Glen Campbell's Poignant Farewell

Thursday, 23 June 2011 04:40 AM Written by 

Glen Campbell's official revelation of his Alzheimer's diagnosis is tragic for a number of reasons.  2008 saw him roar back with a powerful mainstream album titled Meet Glen Campbell that placed him in a solidly contemporary framework for the first time in decades, covering material by Green Day, Tom Petty, Jackson Browne, U2, the Replacements, etc.   I thought—and still think—it was a remarkable comeback.

A Campbell farewell tour had been announced several months ago along with announcement of his next album, Ghost on the Canvas, produced by Julian Raymond, who produced Meet. I found a farewell tour surprising, given his age and the album's success, seemingly a solid foundation for a third-act career renaissance. Until yesterday, there'd been no mention of Alzehimer's.  His courage in proceeding with the tour speaks volumes, though it's hardly surprising given his emergence from humble beginnings in Delight, Arkansas.

Here's an early 60's Campbell performance from his time as a regular on Star Route, a syndicated TV program that emphasized West Coast country artists.

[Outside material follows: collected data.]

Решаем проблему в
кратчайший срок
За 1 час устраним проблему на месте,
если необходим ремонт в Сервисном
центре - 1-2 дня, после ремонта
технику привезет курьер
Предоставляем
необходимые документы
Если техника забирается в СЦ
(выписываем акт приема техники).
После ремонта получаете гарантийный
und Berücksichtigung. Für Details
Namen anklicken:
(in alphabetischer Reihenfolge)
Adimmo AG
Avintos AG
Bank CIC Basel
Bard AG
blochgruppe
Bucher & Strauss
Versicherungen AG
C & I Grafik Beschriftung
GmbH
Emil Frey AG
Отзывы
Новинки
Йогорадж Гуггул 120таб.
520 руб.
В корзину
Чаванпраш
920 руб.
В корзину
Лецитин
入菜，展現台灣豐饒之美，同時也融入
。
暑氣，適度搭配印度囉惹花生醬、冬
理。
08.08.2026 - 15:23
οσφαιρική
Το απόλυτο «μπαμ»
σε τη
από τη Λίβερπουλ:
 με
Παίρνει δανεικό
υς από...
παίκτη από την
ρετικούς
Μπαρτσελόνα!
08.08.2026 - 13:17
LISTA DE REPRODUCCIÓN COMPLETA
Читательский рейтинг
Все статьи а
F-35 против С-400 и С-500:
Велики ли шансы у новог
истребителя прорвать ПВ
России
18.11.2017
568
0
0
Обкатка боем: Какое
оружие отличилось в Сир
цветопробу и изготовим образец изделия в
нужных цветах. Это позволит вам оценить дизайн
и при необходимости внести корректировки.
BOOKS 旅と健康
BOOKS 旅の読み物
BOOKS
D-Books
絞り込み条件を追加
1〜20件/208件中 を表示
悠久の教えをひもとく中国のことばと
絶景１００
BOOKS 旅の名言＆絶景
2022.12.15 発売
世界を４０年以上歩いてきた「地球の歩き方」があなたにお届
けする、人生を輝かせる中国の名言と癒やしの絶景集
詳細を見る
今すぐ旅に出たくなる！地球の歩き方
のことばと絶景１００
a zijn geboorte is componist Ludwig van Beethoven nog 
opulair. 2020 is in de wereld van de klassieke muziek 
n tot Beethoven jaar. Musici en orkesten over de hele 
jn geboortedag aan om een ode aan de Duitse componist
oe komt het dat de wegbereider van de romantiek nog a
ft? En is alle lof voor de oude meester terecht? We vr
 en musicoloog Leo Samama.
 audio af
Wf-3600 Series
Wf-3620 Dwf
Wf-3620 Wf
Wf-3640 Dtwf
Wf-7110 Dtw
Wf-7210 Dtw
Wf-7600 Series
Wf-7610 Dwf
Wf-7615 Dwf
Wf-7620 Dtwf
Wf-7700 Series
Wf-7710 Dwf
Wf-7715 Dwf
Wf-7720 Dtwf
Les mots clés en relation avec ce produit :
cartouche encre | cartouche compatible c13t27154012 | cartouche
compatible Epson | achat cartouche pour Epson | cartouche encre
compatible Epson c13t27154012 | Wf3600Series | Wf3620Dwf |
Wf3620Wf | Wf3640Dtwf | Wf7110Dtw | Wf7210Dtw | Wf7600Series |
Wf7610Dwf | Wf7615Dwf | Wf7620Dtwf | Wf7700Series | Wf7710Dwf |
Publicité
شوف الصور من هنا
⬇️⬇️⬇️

Meet Glen Campbell's rock and pop content no doubt surprised some older fans, but it wasn't much of a stretch, given this January 20, 1965 rendition of Roy Orbison's "Dream Baby" from the ABC Shindig program.

In the 60's Campbell was part of the "Wrecking Crew," the famous LA studio band who played on records by The Beach Boys (including Pet Sounds), the Righteous Brothers and other Phil Spector acts, Dean Martin, Frank Sinatra,  Nancy Sinatra, the Monkees and the Byrds.  

Note: a documentary on this extraordinary group of players (with Campbell included) is scheduled for Duquesne University next month. Expect added coverage in coming weeks.

Campbell's early country-pop hits "By the Time I Get to Phoenix" and "Wichita Lineman" were a bit too slick for me, but they revealed Hollywood could give Nashville a run for its money when it came to producing pop-flavored country hits.  During its 1969-1972 lifespan, his CBS variety show The Glen Campbell Goodtime Hour ran the gamut: mainstream showbiz types (actors, singers, comedians). An unknown Steve Martin was one of its writers.  

"Gentle On My Mind" was the Goodtime Hour theme, a Campbell hit I always liked. Here, from this clip of the show, it's sung all the way through by Glen and the song's composer, the late (and incomparable) John Hartford, who a Goodtime Hour regular for a while before becoming a giant of bluegrass and old-timey music.

 

Of course his playing, despite the ravages of time and age, has never been less than inspired. This is Campbell and daughter Ashley's performance of "Dueling Banjos," retitled "Dueling Banjo and Guitar," last year in Nevada.

 

I really don't want this to sound like a eulogy, not when he's hitting the road and has a new album coming at summer's end.  Campbell's clearly at the sunset of his career. Yet given the somber circumstances, it's satisfying he's at least able to enjoy the kind of valedictory tour many aging veterans want, but few ever get.

This is his rendition of Green Day's "Good Riddance (The Time of Your Life),"  one of the highlights of the 2008 album. Is the song pop? Of course. Is his performance country? Damn straight.